Durch den Ukraine-Krieg hat sich angespannte Situation beim Rohstoffmangel noch einmal verschärft. Matthias Wächter, Hauptgeschäftsführer des Baugewerbe-Verbandes Niedersachsen, erklärt, was steigende Preise für Energie und Baumaterialien für die Branche bedeutet – und welche auch kurzfristig Lösungen umgesetzt werden können.

Matthias Wächter, Hauptgeschäftsführer des Baugewerbe-Verbandes Niedersachsen. - © Baugewerbe-Verband Niedersachsen

Die Lieferengpässe von Baustoffen nehmen durch den Ukraine-Krieg weiter zu. An welchen Materialien mangelt es in der Bauwirtschaft derzeit besonders?

Matthias Wächter: Betroffen sind aktuell am stärksten Bitumen für den Straßenbau und Stahl und Stahlerzeugnisse für den Hoch- und Ingenieurbau. Durch die Abhängigkeit der Raffinerien in Schwedt und Leuna von Lieferungen aus Russland droht ein Ausfall von bis zu einem Drittel der hiesigen Bitumenversorgung mit entsprechenden Auswirkungen auf den deutschen Straßenbau. Rund 30 Prozent des Baustahls kommen aus Russland, der Ukraine und Weißrussland. Dazu kommen 40 Prozent des Roheisens aus diesen Ländern, sowie weitere Rohstoffe, die für die Stahllegierung notwendig sind wie Nickel und Titan. Generell fehlen Lkw-Fahrer aus Polen und der Ukraine zum Transport von Baumaterialien.

Die Bundesregierung hat immerhin die Aufhebung der EEG-Umlage ab kommenden Juli beschlossen. Das sollte die Lage etwas abmildern.

Das ist nur ein Tropfen auf den heißen Stein. Denn bis dahin könnten sich die Energiepreise weiterhin nach oben entwickeln. Ebenso beim Treibstoff: In der Branche rechnet man für den Literpreis von Diesel bereits mit drei Euro.

Was bedeuten die mangelnde Verfügbarkeit und ansteigende Preise bei Energie und Rohstoffpreise für aktuelle Bauvorhaben?
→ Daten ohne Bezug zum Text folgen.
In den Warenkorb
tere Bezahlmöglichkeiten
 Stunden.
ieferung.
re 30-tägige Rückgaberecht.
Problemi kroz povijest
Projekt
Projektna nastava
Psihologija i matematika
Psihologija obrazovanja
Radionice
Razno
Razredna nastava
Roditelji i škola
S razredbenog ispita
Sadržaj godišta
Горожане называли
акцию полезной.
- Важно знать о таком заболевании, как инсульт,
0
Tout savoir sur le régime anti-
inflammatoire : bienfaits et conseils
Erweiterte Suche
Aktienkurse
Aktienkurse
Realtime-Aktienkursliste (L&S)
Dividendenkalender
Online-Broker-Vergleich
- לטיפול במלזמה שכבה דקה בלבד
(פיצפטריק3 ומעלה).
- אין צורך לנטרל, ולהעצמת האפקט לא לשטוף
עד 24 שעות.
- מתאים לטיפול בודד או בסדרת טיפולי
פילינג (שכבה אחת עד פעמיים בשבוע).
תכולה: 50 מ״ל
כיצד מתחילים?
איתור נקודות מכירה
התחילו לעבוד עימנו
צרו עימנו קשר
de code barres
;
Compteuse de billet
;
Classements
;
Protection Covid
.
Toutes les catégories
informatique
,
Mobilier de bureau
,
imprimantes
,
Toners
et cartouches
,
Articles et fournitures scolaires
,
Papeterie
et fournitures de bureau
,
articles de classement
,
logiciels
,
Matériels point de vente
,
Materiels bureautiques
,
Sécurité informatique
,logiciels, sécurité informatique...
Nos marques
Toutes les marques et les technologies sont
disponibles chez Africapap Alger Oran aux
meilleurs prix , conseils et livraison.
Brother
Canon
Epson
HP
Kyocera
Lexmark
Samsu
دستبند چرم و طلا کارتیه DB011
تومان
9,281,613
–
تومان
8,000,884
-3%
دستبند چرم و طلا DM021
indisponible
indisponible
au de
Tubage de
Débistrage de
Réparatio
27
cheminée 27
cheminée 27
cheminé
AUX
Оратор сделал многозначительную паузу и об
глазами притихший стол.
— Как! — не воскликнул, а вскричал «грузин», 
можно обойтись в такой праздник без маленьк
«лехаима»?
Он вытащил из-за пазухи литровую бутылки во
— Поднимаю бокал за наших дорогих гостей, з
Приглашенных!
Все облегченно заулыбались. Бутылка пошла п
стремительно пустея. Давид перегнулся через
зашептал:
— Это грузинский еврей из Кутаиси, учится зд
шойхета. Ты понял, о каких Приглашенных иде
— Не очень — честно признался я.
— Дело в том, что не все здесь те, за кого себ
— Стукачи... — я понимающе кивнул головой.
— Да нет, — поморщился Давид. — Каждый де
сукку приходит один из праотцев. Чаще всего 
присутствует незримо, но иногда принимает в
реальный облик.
Die Preise für benötigte Materialien wie Bitumen und Stahl liegen derzeit über dem zwei- bis dreifachen als normalerweise üblich. Unsere Mitgliedsunternehmen erhalten aktuell nur noch wenige Angebote für Stahlmatten, Träger, Stabstahl und Bleche. Auch Rohre und Aluminiumprodukte sind betroffen. Produkte aus diesen Rohstoffen können derzeit häufig nur kurzfristig über die Tagesangebote der Händler geordert werden. Dadurch wird es für die Bauunternehmen zunehmend schwierig, verbindliche Angebote für Bauleistungen mit diesen Bauprodukten abzugeben, da die Preise unkalkulierbar steigen.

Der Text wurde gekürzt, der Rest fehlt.